In any case, the OPS is a known weakness and they commonly fail. When in doubt, replace it. At your soonest convenience, wire in a relay so the OPS doesn't carry the lift pump load. This will help the OPS live indefinitely, as well as improve lift pump reliability.

fixitman4710
06-24-2011, 03:39
If it won't run without the lift pump, it has a significant fuel system restriction/leak, or the IP is bad. A marginally healthy IP is capable of maintaining moderate power levels without the lift pump, all else being healthy.

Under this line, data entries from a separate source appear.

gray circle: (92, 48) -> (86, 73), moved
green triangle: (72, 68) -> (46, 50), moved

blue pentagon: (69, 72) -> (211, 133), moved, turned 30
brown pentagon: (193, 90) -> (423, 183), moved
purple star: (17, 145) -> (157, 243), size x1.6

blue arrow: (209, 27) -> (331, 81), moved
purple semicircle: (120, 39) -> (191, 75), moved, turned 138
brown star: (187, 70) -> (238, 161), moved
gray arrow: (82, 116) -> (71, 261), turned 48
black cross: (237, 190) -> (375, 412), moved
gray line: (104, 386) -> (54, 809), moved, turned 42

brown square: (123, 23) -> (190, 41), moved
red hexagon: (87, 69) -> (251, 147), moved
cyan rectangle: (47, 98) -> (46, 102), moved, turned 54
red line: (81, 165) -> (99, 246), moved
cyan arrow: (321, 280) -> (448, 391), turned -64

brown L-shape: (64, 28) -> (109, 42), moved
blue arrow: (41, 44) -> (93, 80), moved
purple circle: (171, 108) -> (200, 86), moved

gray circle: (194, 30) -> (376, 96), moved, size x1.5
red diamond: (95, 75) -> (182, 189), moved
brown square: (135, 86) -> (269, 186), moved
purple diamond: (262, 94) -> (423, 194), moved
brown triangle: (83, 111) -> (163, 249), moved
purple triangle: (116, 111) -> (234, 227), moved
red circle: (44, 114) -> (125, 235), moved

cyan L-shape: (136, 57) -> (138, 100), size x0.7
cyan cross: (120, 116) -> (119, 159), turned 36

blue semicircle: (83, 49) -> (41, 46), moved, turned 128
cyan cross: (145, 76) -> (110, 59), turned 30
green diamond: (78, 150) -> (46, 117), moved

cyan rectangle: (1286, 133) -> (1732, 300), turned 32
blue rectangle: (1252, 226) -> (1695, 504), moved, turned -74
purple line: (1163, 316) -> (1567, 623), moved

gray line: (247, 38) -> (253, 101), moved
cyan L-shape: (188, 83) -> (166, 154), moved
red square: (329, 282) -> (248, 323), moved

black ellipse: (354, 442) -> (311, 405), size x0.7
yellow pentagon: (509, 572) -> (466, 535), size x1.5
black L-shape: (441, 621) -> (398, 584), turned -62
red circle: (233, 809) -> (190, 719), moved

On the 1995 models, the lift pump should run ONLY with key-on-start, or with oil pressure. You can test the pump (independent of the OPS): set E-brake or chock wheels, turn key to "run" (no start, engine off), shift to D, turn key to start. The engine should not crank unless in P or N, but the lift pump should run. You should hear/feel it running, and you should have pressure/flow at the water drain (valve located at the thermostat housing). To test lift pump with engine running, open the valve (hose routed to a container). You should have fuel flow, and the engine should not die. If it dies and/or there is no flow, the pump is not pumping sufficiently (for whatever reason).

In any case, the OPS is a known weakness and they commonly fail. When in doubt, replace it. At your soonest convenience, wire in a relay so the OPS doesn't carry the lift pump load. This will help the OPS live indefinitely, as well as improve lift pump reliability.
thanks alot for the help. i needed to be educated on this one.